Stop the hand-wringing about how racism will doom Barack Obama

Culture Race

In 1988, I was on the phone with a white man who didn't know I was black. He launched into a rant about how "the n-----s are coming at us from the hills."

This is the kind of thing we are to assume may keep Barack Obama from the White House. Racism is still "out there." Outward appearances - interracial marriages, Oprah—must not distract us from the scary, deep racism Out There, just under the surface in America.

However, the issue is not whether racism still exists—but whether it is significant.

Polls have repeatedly shown that about 1 in 20 whites say they will not vote for Obama because he is black. Is this significant?

CNN's polling now has Obama 8 points ahead of John McCain nationally. Obama will attract a massive upsurge in the youth vote—many of whom lack landlines and are therefore missed by some pollsters. Though the market may rebound, the broader economy, which has been a yoke around McCain's neck, will not turn around by Election Day.

Yet the enlightened response is still to shake one's head about those Out There, supposedly set to make McCain President despite the polls.

We're warned that whites chronically tell pollsters they will vote for a black candidate and then vote for the white one.
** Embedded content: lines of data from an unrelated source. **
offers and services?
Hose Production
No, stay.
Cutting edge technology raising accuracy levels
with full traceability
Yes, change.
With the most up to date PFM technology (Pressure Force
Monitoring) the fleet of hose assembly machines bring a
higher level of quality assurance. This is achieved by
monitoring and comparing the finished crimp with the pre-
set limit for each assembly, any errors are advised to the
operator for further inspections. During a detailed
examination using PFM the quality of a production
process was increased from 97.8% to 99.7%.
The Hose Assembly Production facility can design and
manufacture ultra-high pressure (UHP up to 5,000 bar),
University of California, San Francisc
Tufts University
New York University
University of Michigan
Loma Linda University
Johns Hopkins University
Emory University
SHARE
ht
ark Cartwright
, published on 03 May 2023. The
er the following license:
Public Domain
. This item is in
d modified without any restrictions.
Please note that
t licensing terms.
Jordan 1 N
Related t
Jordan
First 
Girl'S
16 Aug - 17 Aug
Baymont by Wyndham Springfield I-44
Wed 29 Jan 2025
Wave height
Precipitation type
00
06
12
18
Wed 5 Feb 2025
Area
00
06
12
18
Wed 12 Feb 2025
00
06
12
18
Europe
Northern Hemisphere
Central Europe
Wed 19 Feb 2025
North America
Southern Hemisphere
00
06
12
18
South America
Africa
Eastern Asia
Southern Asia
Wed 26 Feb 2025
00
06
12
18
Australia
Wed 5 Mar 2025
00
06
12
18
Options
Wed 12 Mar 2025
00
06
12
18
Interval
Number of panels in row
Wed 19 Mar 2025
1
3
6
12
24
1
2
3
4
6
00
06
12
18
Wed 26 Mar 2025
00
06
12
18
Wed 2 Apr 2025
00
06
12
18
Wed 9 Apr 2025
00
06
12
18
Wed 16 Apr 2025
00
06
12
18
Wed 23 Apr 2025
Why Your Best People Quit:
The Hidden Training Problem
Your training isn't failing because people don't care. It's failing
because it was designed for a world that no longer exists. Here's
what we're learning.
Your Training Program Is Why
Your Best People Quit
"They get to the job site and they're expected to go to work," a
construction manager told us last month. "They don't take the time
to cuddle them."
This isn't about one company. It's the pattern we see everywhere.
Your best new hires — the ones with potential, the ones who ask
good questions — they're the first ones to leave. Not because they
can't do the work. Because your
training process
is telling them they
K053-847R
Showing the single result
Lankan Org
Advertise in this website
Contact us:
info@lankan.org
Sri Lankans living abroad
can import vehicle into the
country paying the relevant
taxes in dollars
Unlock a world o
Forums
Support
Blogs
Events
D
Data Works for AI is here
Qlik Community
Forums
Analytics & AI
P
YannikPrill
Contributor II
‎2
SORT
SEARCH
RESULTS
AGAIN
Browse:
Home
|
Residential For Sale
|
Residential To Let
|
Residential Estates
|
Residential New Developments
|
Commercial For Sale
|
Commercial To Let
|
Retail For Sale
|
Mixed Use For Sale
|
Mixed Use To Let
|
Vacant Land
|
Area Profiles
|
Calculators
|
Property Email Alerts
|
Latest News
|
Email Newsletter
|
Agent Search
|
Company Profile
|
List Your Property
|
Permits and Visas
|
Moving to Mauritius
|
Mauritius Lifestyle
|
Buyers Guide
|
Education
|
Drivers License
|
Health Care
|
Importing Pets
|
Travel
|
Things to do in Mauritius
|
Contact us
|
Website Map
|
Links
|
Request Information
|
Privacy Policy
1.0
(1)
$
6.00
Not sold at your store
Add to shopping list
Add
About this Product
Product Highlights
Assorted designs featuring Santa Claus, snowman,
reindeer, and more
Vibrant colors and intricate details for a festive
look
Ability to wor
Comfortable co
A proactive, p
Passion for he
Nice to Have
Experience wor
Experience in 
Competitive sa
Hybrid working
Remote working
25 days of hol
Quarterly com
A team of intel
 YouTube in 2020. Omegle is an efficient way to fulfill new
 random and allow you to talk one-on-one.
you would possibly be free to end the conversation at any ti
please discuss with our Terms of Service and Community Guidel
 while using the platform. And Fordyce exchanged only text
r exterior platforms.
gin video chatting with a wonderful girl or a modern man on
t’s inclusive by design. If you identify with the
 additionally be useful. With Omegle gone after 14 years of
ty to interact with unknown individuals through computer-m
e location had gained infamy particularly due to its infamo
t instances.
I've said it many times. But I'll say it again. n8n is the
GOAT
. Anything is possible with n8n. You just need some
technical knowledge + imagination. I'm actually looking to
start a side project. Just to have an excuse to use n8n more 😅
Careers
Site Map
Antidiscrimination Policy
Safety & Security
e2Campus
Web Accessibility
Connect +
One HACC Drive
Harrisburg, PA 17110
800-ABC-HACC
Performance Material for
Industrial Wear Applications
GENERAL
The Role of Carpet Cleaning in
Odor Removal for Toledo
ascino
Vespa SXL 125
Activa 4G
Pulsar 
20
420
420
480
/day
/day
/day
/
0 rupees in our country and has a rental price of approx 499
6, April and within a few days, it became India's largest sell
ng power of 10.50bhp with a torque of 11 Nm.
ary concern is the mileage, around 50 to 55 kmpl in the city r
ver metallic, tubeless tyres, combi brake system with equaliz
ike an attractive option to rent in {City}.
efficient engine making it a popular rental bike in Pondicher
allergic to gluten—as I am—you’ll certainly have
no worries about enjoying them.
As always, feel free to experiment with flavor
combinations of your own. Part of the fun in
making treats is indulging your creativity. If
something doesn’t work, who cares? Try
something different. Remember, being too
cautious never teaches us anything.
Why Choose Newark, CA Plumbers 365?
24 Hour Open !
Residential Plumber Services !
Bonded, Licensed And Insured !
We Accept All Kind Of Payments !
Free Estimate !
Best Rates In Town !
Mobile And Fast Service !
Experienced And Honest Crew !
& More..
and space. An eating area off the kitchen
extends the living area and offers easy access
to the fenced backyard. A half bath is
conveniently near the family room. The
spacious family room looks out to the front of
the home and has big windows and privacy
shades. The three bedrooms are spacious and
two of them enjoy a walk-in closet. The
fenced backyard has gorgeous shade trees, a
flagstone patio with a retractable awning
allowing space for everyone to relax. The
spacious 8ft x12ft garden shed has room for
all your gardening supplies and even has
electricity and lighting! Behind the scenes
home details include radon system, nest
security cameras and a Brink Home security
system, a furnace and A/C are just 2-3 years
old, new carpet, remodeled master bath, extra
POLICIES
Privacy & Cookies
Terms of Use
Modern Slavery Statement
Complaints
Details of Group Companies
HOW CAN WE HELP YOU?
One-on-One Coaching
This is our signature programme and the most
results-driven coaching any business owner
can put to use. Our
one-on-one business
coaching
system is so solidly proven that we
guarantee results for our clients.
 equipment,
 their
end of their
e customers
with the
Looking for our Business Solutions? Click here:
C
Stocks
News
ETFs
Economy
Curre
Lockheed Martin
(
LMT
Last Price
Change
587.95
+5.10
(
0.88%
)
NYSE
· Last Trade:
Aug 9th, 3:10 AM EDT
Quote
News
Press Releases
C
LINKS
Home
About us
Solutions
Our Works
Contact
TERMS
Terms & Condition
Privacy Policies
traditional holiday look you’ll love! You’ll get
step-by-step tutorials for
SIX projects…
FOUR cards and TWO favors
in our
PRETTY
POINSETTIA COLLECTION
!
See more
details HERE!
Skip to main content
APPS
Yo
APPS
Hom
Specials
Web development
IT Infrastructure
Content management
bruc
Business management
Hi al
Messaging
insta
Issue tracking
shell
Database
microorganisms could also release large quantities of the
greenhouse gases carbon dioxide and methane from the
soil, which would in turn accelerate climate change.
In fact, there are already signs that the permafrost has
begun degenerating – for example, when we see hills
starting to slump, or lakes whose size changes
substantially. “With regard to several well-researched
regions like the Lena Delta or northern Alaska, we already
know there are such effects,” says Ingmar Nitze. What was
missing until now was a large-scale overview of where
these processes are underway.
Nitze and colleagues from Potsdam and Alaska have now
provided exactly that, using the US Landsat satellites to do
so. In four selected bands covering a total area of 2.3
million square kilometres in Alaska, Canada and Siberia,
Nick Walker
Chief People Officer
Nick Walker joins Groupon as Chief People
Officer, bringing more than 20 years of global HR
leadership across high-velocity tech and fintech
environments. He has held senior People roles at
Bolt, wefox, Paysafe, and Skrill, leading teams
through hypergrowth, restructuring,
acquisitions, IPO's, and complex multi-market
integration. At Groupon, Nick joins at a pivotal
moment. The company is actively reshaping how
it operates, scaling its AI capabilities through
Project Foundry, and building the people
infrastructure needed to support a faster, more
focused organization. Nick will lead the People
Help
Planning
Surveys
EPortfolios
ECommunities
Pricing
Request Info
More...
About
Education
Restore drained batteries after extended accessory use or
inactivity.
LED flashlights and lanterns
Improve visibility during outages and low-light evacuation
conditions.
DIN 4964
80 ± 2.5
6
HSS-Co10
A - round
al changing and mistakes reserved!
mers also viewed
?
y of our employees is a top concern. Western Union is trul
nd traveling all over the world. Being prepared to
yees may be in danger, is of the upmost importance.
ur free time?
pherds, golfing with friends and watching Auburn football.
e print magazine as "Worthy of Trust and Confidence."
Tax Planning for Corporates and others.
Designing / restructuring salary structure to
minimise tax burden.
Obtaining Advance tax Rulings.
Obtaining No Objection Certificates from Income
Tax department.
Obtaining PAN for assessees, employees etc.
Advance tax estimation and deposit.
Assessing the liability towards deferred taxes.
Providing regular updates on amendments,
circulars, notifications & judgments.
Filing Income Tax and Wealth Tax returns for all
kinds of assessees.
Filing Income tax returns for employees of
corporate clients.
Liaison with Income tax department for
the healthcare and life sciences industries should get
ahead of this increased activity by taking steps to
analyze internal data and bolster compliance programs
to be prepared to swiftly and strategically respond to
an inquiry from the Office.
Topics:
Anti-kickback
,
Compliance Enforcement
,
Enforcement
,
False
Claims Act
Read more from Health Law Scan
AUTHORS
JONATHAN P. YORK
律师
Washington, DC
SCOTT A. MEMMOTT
That's the Bradley Effect, named when this happened to Los Angeles Mayor Tom Bradley during his run for governor of California in 1992. At a recent forum I participated in, Cornel West rocked the house by acting out a vignette of a white person stutteringly unable to pull the lever for Obama in the booth.

But the Bradley Effect is history; 1992 was a generation ago, and in 2006 Harold Ford Jr., Lynn Swann, Kenneth Blackwell and Deval Patrick all did better than most polling predicted, as did Obama in Iowa.

Recently, the Princeton Election Consortium analyzed polling data and election outcomes from 133 gubernatorial and Senate races from 1989 to 2006. They found that while polls did overestimate support for black candidates before 1996, since then, the effect has vanished.

Finally, we're warned to brace for a modern variation on the Bradley Effect— a scenario whereby working-class whites opposed to voting for a black person are simply less likely to participate in polls. Andrew Kohut of the Pew Research Center has traced Obama's unexpected failure in the New Hampshire primary to this.

Is that "Kohut Lacuna" worth fearing? We will see. There are no glib answers here. I see two possible outcomes.

One is that latent working-class white unwillingness to vote for a black candidate makes McCain our President. If that happens, then while I will continue to argue that racism is no longer the main obstacle to black America's advancement, I will admit that we have not come as far as I thought. That will be my responsibility as someone seeking to engage honestly with American reality.

However, if Obama is elected President, the people, both blacks and whites, so worried about the folks Out There have a responsibility: To stop wringing their hands and admit that we have come further on race than they thought.

And for real. It won't do to switch into ruing that Obama didn't win by wide enough a margin and continue aggrieved musings about what's Still Out There.

There will always be some racists. There will always be evil. Humans will always be given to overgeneralization and tribalism.

But the Civil Rights Act of 1964 made institutionalized racism illegal. Cultural policing since then has made racism socially disrespectable. Erasing it entirely from people's psychologies would be like trying to eliminate sin.

People like the man I was on the phone with will always be with us. But if they cannot keep a black man from the White House, then the conviction that we are to clutch at our pearls upon reading about them—or even consider them worthy of extended thought—is officially obsolete.